The accuracy is 0.773.

Logistic Regression

Now I will use logistic regression to build the model and make predictions. The logistic regression model is available in base R.

lr <- glm(data=train, hd~., family = binomial)
summary(lr)

Now let me make predictions with the logistic model. This model will predict the probability of heart disease. The value of any probability lies between 0 and 1. I need to carefully choose a threshold that provides the best accuracy for the model.

lr_predictions <-predict(lr,test,type = 'response')
ROCRpred <- prediction(lr_predictions,test$hd)
ROCRperf <- performance(ROCRpred, "tpr",'fpr')
plot(ROCRperf,colorize=T,print.cutoffs.at=seq(0,1,0.1), text.adj=c(-0.5,2))

threshold <- seq(0.1,1,0.1)
a<-c()
t=c()
for(i in threshold){
  lr_pred <- ifelse(lr_predictions <=i,"Pred_Healthy","Pred_Unhealthy")
  confusionmatrix <- table(lr_pred, test$hd)
  acc <- sum(diag(confusionmatrix)) / sum(confusionmatrix)
  a <- c(a,acc)
  t<- c(t,i)
}

The best accuracy is when the threshold is 0.7, given the threshold increase at the interval of 0.1.

Prediction with a threshold of 0.7

lr_pred <- ifelse(lr_predictions <=0.7,"Pred_Healthy","Pred_Unhealthy")
confusionmatrix <- table(lr_pred, test$hd)
confusionmatrix

However, I can see that many cases of heart disease are being wrongly identified as healthy. In this kind of scenario, maximizing accuracy may not be the best approach. Instead, we can check specificity and sensitivity to get the true positive rate or false negative rate.

Here, I will try a threshold of 0.5. The ROC curve above showed a nice trade-off, so this should be a good starting point. My goal is to create a model that does not predict unhealthy cases as healthy. I am more lenient with false positives, as predicting a healthy person as unhealthy is not as severe an issue.

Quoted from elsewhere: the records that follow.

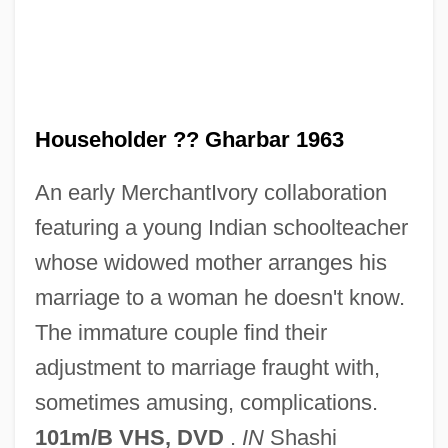
The Household
The House That Vanished
The House That Dripped Blood
The House That Bled To Death
Householder ?? Gharbar 1963
The House On Tombstone Hill
An early MerchantIvory collaboration
The House On Todville Road
featuring a young Indian schoolteacher
The House On The Hill By Hal Porter,
whose widowed mother arranges his
1970
marriage to a woman he doesn't know.
The House On Straw Hill
The immature couple find their
The House On Sorority Row
adjustment to marriage fraught with,
The House On Skull Mountain
sometimes amusing, complications.
The House On Mango Street
101m/B VHS, DVD
.
IN
Shashi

lr_pred <- ifelse(lr_predictions <=0.5,"Pred_Healthy","Pred_Unhealthy")
confusionmatrix <- table(lr_pred, test$hd)
confusionmatrix

The accuracy using a threshold of 0.5 goes down slightly, but we make significantly fewer errors in identifying unhealthy patients. Sometimes, accuracy may not be the best metric, and it depends on the context of what we want to achieve. Diagnosing a healthy person as unhealthy is less severe compared to not diagnosing an unhealthy person and potentially letting them suffer or die. Therefore, it is better to reduce the latter error even if it comes with a trade-off in overall accuracy.

So here, I used two models: Random Forest and Logistic Regression. Both demonstrated strong accuracy. I hope you can replicate these methods in your future work. Thanks for going through my post.